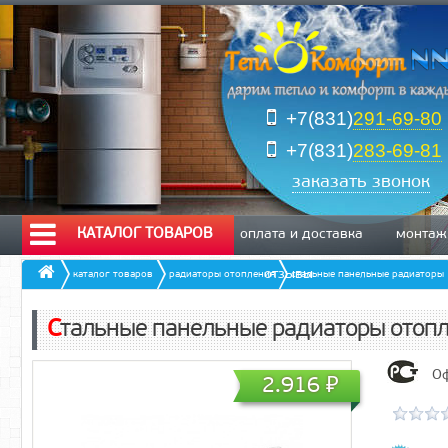
+7(831)
291-69-80
+7(831)
283-69-81
заказать звонок
КАТАЛОГ ТОВАРОВ
оплата и доставка
монтаж
отзывы
каталог товаров
радиаторы отопления
стальные панельные радиаторы
Стальные панельные радиаторы отоп
Оф
2.916
₽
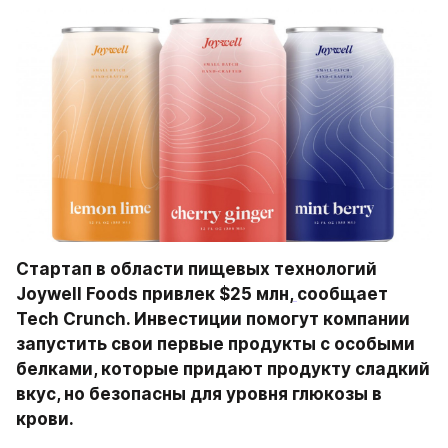
Стартап в области пищевых технологий 
Joywell Foods привлек $25 млн,
сообщает 
Tech Crunch. Инвестиции помогут компании 
запустить свои первые продукты с особыми 
белками, которые придают продукту сладкий 
вкус, но безопасны для уровня глюкозы в 
крови.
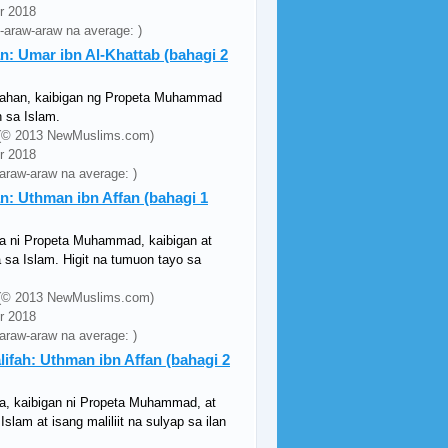
pr 2018
g-araw-araw na average: )
: Umar ibn Al-Khattab (bahagi 2
mahan, kaibigan ng Propeta Muhammad
 sa Islam.
ey (© 2013 NewMuslims.com)
pr 2018
-araw-araw na average: )
: Uthman ibn Affan (bahagi 1
a ni Propeta Muhammad, kaibigan at
 sa Islam. Higit na tumuon tayo sa
ey (© 2013 NewMuslims.com)
pr 2018
-araw-araw na average: )
fah: Uthman ibn Affan (bahagi 2
a, kaibigan ni Propeta Muhammad, at
lam at isang maliliit na sulyap sa ilan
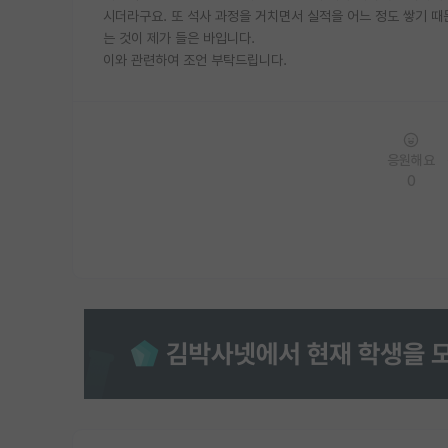
시더라구요. 또 석사 과정을 거치면서 실적을 어느 정도 쌓기 
는 것이 제가 들은 바입니다.
이와 관련하여 조언 부탁드립니다.
응원해요
0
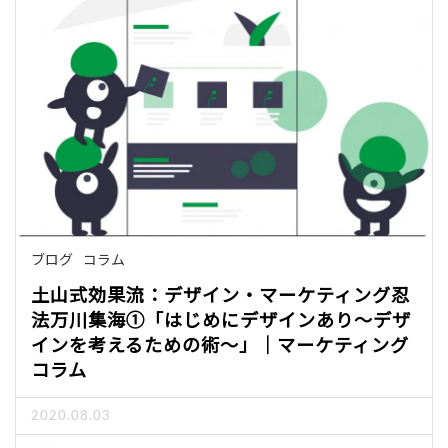
ブログ
コラム
土山式効果流：デザイン・マーケティング忍
法万川集海①「はじめにデザインあり～デザ
インを考えるための術～」｜マーケティング
コラム
2020.08.03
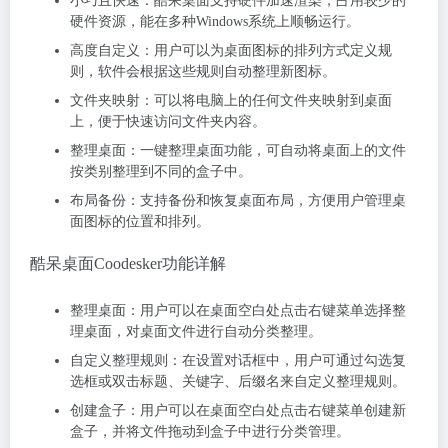
小巧且快速：酷呆桌面支持硬件加速渲染，占用较少的
硬件资源，能在多种Windows系统上顺畅运行。
高度自定义：用户可以为桌面图标的排列方式定义规
则，软件会根据这些规则自动整理新图标。
文件夹映射：可以将电脑上的任何文件夹映射到桌面
上，便于快速访问文件夹内容。
整理桌面：一键整理桌面功能，可自动将桌面上的文件
按类别整理到不同的盒子中。
布局备份：支持备份和恢复桌面布局，方便用户管理桌
面图标的位置和排列。
酷呆桌面Coodesker功能详解
整理桌面：用户可以在桌面空白处点击右键菜单选择整
理桌面，对桌面文件进行自动分类整理。
自定义整理规则：在设置对话框中，用户可通过勾选复
选框或双击标题、关键字、后缀名来自定义整理规则。
创建盒子：用户可以在桌面空白处点击右键菜单创建新
盒子，并将文件拖动到盒子中进行分类管理。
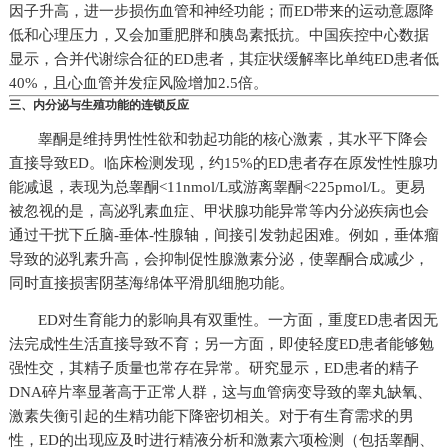
因子升高，进一步损伤血管和神经功能；而ED带来的运动意愿降
低和心理压力，又会加重肥胖和胰岛素抵抗。中国疾控中心数据
显示，合并代谢综合征的ED患者，其症状缓解率比单纯ED患者低
40%，且心血管并发症风险增加2.5倍。
三、内分泌与生殖功能的连锁反应
睾酮是维持男性性欲和勃起功能的核心激素，其水平下降会
直接导致ED。临床检测发现，约15%的ED患者存在原发性性腺功
能减退，表现为总睾酮<11nmol/L或游离睾酮<225pmol/L。更易
被忽视的是，高泌乳素血症、甲状腺功能异常等内分泌疾病也会
通过干扰下丘脑-垂体-性腺轴，间接引发勃起困难。例如，垂体瘤
导致的泌乳素升高，会抑制促性腺激素分泌，使睾酮合成减少，
同时直接损害阴茎海绵体平滑肌细胞功能。
ED对生育能力的影响具有双重性。一方面，重度ED患者因无
法完成性生活直接导致不育；另一方面，即使轻度ED患者能够勉
强性交，其精子质量也常存在异常。研究显示，ED患者的精子
DNA碎片率显著高于正常人群，这与血管病变导致的睾丸缺氧、
激素失衡引起的生精功能下降密切相关。对于有生育需求的男
性，ED的出现应及时进行精液分析和激素六项检测（包括睾酮、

What is needed:
Copy exactly the lines from the one containing "sa Islam. Higit na tumuon tayo sa" through the final line of the records above, both included, and leave out any pictures.

Your response:
 sa Islam. Higit na tumuon tayo sa
ey (© 2013 NewMuslims.com)
pr 2018
-araw-araw na average: )
fah: Uthman ibn Affan (bahagi 2
a, kaibigan ni Propeta Muhammad, at
lam at isang maliliit na sulyap sa ilan
시더라구요. 또 석사 과정을 거치면서 실적을 어느 정도 쌓기 
는 것이 제가 들은 바입니다.
이와 관련하여 조언 부탁드립니다.
응원해요
0
ブログ
コラム
土山式効果流：デザイン・マーケティング忍
法万川集海①「はじめにデザインあり～デザ
インを考えるための術～」｜マーケティング
コラム
2020.08.03
小巧且快速：酷呆桌面支持硬件加速渲染，占用较少的
硬件资源，能在多种Windows系统上顺畅运行。
高度自定义：用户可以为桌面图标的排列方式定义规
则，软件会根据这些规则自动整理新图标。
文件夹映射：可以将电脑上的任何文件夹映射到桌面
上，便于快速访问文件夹内容。
整理桌面：一键整理桌面功能，可自动将桌面上的文件
按类别整理到不同的盒子中。
布局备份：支持备份和恢复桌面布局，方便用户管理桌
面图标的位置和排列。
酷呆桌面Coodesker功能详解
整理桌面：用户可以在桌面空白处点击右键菜单选择整
理桌面，对桌面文件进行自动分类整理。
自定义整理规则：在设置对话框中，用户可通过勾选复
选框或双击标题、关键字、后缀名来自定义整理规则。
创建盒子：用户可以在桌面空白处点击右键菜单创建新
盒子，并将文件拖动到盒子中进行分类管理。
因子升高，进一步损伤血管和神经功能；而ED带来的运动意愿降
低和心理压力，又会加重肥胖和胰岛素抵抗。中国疾控中心数据
显示，合并代谢综合征的ED患者，其症状缓解率比单纯ED患者低
40%，且心血管并发症风险增加2.5倍。
三、内分泌与生殖功能的连锁反应
睾酮是维持男性性欲和勃起功能的核心激素，其水平下降会
直接导致ED。临床检测发现，约15%的ED患者存在原发性性腺功
能减退，表现为总睾酮<11nmol/L或游离睾酮<225pmol/L。更易
被忽视的是，高泌乳素血症、甲状腺功能异常等内分泌疾病也会
通过干扰下丘脑-垂体-性腺轴，间接引发勃起困难。例如，垂体瘤
导致的泌乳素升高，会抑制促性腺激素分泌，使睾酮合成减少，
同时直接损害阴茎海绵体平滑肌细胞功能。
ED对生育能力的影响具有双重性。一方面，重度ED患者因无
法完成性生活直接导致不育；另一方面，即使轻度ED患者能够勉
强性交，其精子质量也常存在异常。研究显示，ED患者的精子
DNA碎片率显著高于正常人群，这与血管病变导致的睾丸缺氧、
激素失衡引起的生精功能下降密切相关。对于有生育需求的男
性，ED的出现应及时进行精液分析和激素六项检测（包括睾酮、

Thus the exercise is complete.